[Opening DATASET RECORDS section]

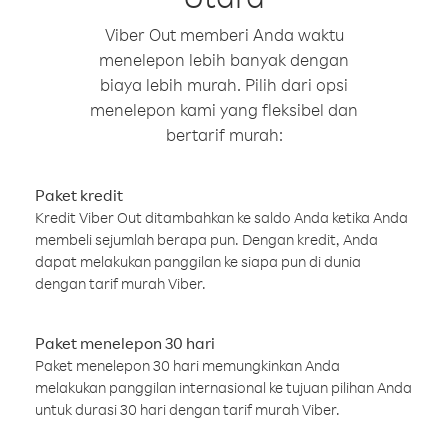
Viber Out memberi Anda waktu
menelepon lebih banyak dengan
biaya lebih murah. Pilih dari opsi
menelepon kami yang fleksibel dan
bertarif murah:
Paket kredit
Kredit Viber Out ditambahkan ke saldo Anda ketika Anda
membeli sejumlah berapa pun. Dengan kredit, Anda
dapat melakukan panggilan ke siapa pun di dunia
dengan tarif murah Viber.
Paket menelepon 30 hari
Paket menelepon 30 hari memungkinkan Anda
melakukan panggilan internasional ke tujuan pilihan Anda
untuk durasi 30 hari dengan tarif murah Viber.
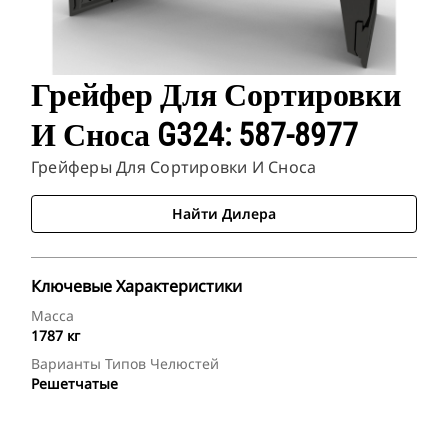
Грейфер Для Сортировки
И Сноса G324: 587-8977
Грейферы Для Сортировки И Сноса
Найти Дилера
Ключевые Характеристики
Масса
1787 кг
Варианты Типов Челюстей
Решетчатые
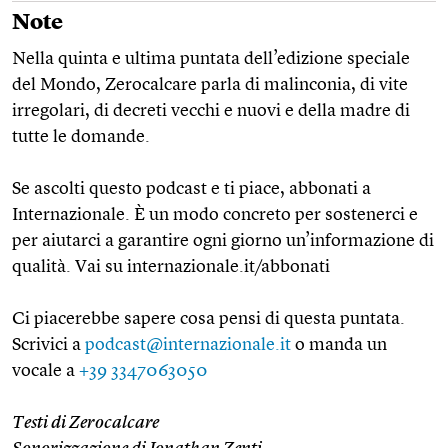
Note
Nella quinta e ultima puntata dell’edizione speciale
del Mondo, Zerocalcare parla di malinconia, di vite
irregolari, di decreti vecchi e nuovi e della madre di
tutte le domande.
Se ascolti questo podcast e ti piace, abbonati a
Internazionale. È un modo concreto per sostenerci e
per aiutarci a garantire ogni giorno un’informazione di
qualità. Vai su internazionale.it/abbonati
Ci piacerebbe sapere cosa pensi di questa puntata.
Scrivici a
podcast@internazionale.it
o manda un
vocale a
+39 3347063050
Testi di Zerocalcare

[Closing DATASET RECORDS section]

■ INSTRUCTIONS FOR THE TASK: What lines in the data hold the word "Paket"? Return them.

■ WRITTEN RESPONSE:
Paket kredit
Paket menelepon 30 hari
Paket menelepon 30 hari memungkinkan Anda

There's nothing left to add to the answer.